LA MÉDIATHÈQUE ÉDUC’ACTIVE DES CEMÉA

Rapports d'activité

Les grandes rubriques thématiques qui composent le rapport d’activité adopté lors de l’Assemblée générale de juin 2018 du mouvement des Ceméa.
Média secondaire

L'Edito du rapport d'activité 2018

« Il y a parfois du neuf qui recycle du vieux » dit Edwy Plenel dans l’entretien qu’il a accordé aux Ceméa pour marquer nos 80 ans. Issus du « vieux monde », nous nous sommes repositionnés clairement sur un discours idéologique indiquant le projet de société que nous voulons, celui sur lequel se fondent nos actions. Nous nous sommes opposés aux discours de clivage, de culpabilisation, de désignations de coupables. Cela fait maintenant plus de 80 ans que nous condamnons inlassablement les choix politiques qui creusent les inégalités. Inscrits dans les mêmes courants idéologiques, nous sommes toujours prêts à nous engager dans la construction d’alternatives sociétales. C’est ainsi que notre mouvement témoigne, chaque jour, de ses capacités à renforcer les dynamiques solidaires, les liens du sens. Cette force nous la devons à ce que nous sommes : un mouvement d’Éducation nouvelle impliqué dans l’organisation d’une société civile, en France et en Europe, visible et audible. C’est en cela que nous nous revendiquons du « nouveau monde ». Mais au-delà de ce clivage insensé, nous avons cultivé nos capacités à nous chahuter, nous provoquer, à nous alerter sur la tentation de construire et d’imposer des certitudes péremptoires.

Refusant la cristallisation du sens commun, le simplisme et plus globalement ce qui empêche, entrave la liberté d’expression et l’indépendance de pensée, nous avons, cette année encore, permis aux militants et militantes qui s’y réfèrent, de faire vivre dans les pratiques ce qui relève des fondements philosophique et politique de l’Éducation nouvelle. Car c’est à chacun.e d’entre nous de faire en sorte de cultiver dans les actions les nuances portées par l’impertinence, l’insolence, la lutte contre les partis-pris radicaux, quand il appartient à tous les citoyens de garantir les libertés de consciences et de cultiver une certaine forme d’« intranquillité » de penser.

À l’inverse de la volonté dominante des forces politiques et économiques libérales qui veulent tout transformer en marchandise, les Ceméa luttent à leur niveau pour que l’éducation, la formation, la santé, l’information, la culture échappent aux lois du marché.

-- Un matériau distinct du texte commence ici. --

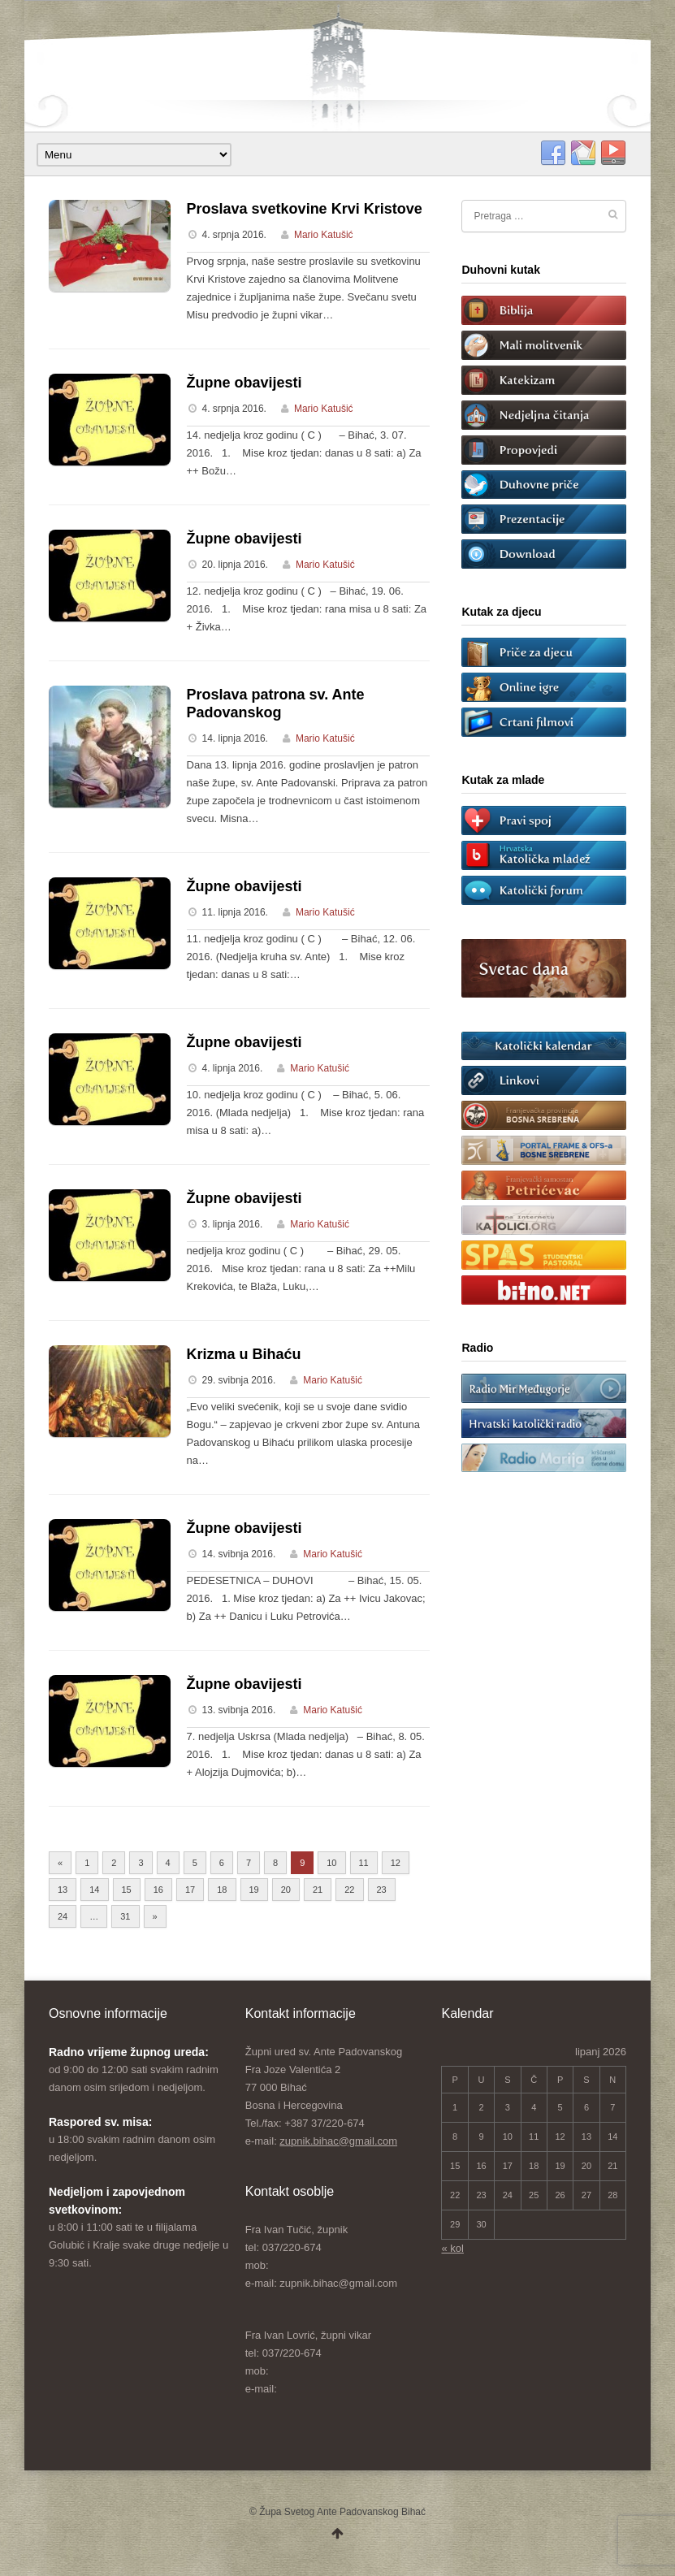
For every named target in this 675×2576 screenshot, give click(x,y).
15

C’est bien par l’action, au quotidien, que les Ceméa font collectivement la preuve de leurs capacités à considérer les territoires comme autant d’espaces de projets, du local à l’international. Pour faire de ces actions des réussites, des leviers, les Ceméa entretiennent l’énergie, les ressources et les moyens de rendre intelligible le présent et d’y mettre de la raison. Pour ce faire, les pratiques et leur mutualisation sont, pour les Ceméa, le cœur d’un processus vertueux de développement, qui se fonde non pas sur le seul discours, mais sur les multiples traductions en actes de leurs pensées. Il ne faut pas s’y tromper, quand pour certains le discours suffit, pour les Ceméa c’est AGIR qui fait politique !

Depuis plusieurs années, les Ceméa ont inscrits leur activité dans une relation partenariale plus forte et plus articulée à certaines politiques locales. Élaborées, construites et parfois portées avec d’autres, les actions des Ceméa s’inscrivent chaque année davantage en réponse aux besoins des territoires, contribuent du développement local, mobilisent des partenariats créateurs de liens. Elles situent donc les interventions de notre mouvement en contact étroit avec la réalité, avec la complexité et la richesse de tous les espaces d’éducation.

C’est ce dont témoigne ce nouveau rapport d’activité.